BEGIN
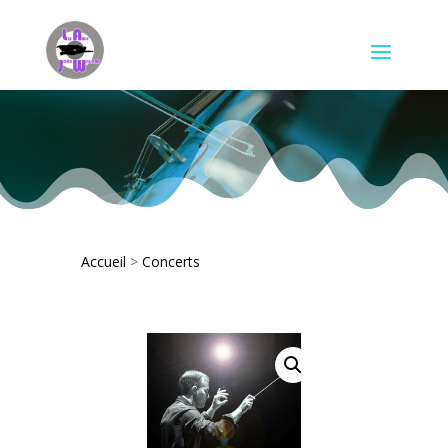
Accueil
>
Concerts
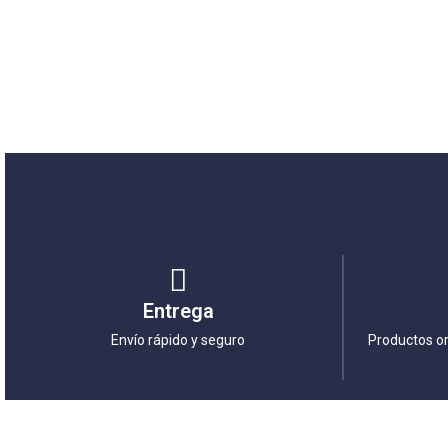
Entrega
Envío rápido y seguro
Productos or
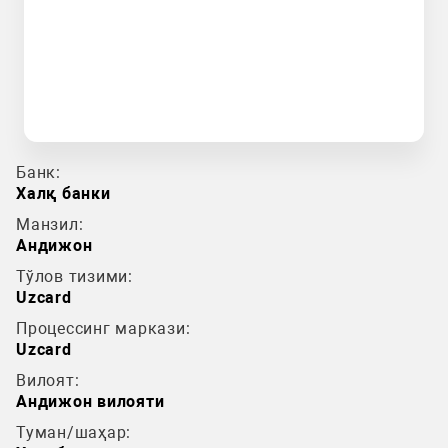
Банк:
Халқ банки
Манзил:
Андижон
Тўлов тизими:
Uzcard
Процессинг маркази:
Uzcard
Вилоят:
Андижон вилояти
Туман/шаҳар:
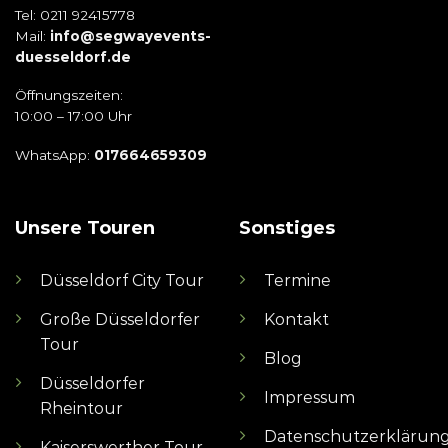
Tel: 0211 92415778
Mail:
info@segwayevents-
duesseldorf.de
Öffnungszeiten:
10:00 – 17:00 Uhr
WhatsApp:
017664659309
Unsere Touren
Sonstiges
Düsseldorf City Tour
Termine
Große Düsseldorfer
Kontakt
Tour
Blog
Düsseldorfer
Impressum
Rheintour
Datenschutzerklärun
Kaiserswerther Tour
END
BEGIN
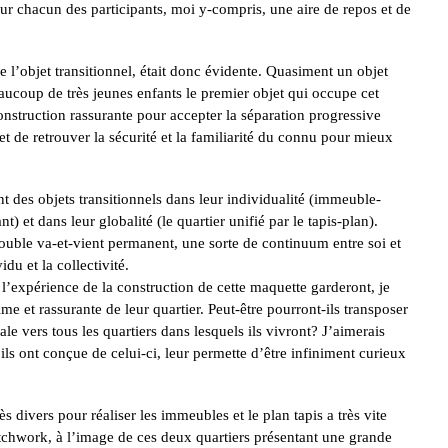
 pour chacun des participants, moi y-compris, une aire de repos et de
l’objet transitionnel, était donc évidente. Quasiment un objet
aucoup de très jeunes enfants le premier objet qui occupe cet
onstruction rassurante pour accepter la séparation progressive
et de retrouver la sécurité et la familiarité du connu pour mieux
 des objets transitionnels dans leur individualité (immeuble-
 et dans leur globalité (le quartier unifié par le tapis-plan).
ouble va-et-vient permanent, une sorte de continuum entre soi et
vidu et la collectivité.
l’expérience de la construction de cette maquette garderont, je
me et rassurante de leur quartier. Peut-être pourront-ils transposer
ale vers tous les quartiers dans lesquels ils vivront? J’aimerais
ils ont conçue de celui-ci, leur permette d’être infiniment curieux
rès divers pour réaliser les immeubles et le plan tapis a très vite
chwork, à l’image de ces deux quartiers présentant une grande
END
▶ **The task**: Take every line from the data that contains the word "très".

▶ **Task solution**:
aucoup de très jeunes enfants le premier objet qui occupe cet
rès divers pour réaliser les immeubles et le plan tapis a très vite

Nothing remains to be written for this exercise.